Neue Schweinegrippe-Fälle: In den Ärmel niesen und locker bleiben

Das H1N1-Grippevirus ist zurück. Das Robert-Koch-Institut ist nicht überrascht und warnt vor Panikmache: Es gäbe keine Hinweise auf eine aggressive Mutation.

Schweinegrippe, ein emotionales Thema: H1N1-Graffiti in China. Bild: ap

Die Bild-Zeitung kochte schon mit der Schweinegrippe-Angst, bevor die Uniklinik Göttingen zwei Tote meldete, die mit dem Virus infiziert waren. Seit der Nachricht über das Sterben einer Dreijährigen und eines 51-Jährigen aber ziehen andere Medien nach. Regionalzeitungen zählen wieder Verdachtsfälle, Agenturen tickern einzelne Erkrankungen: zwei junge Frauen mit H1N1-Infektion auf der Intensivstation der Uni Hannover, ein 25-Jähriger schwer krank im Uniklinikum Leipzig, und so fort.
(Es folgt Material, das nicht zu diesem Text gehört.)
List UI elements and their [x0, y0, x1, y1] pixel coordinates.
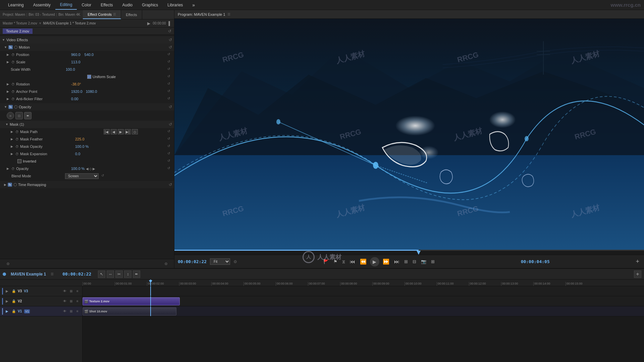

Das für Krankheitsüberwachung zuständige Robert-Koch-Institut (RKI) jedoch ist keinesfalls überrascht, dass die "Schweinegrippe wieder da" ist, wie manche Schlagzeile nahelegt. Dass das H1N1-Virus auch in dieser Grippesaison zirkulieren würde, war erwartet worden. Hinweise darauf, dass der Erreger im Vergleich zum Vorjahr aggressiver geworden sei, so das RKI, habe man bisher nicht.

In der vorigen Saison war das Gros der Erkrankungen mild verlaufen. Das RKI zählte 258 Tote mit Schweinegrippe-Infektion. Dass das Virus jeweils auch Todesursache war, ist damit nicht gesagt. Im neuen Fall des 51-Jährigen aus Göttingen kamen nach Angaben der Uniklinik "schwer wiegende Grunderkrankungen" mit der Infektion zusammen. Die genaue Todesursache der Dreijährigen wird noch untersucht. Zur Einordnung der Zahlen hilft auch ein Blick in die allgemeine Sterbestatistik: Alle Unfälle und Krankheiten zusammengenommen, versterben in Deutschland jährlich mehr als 800.000 Menschen.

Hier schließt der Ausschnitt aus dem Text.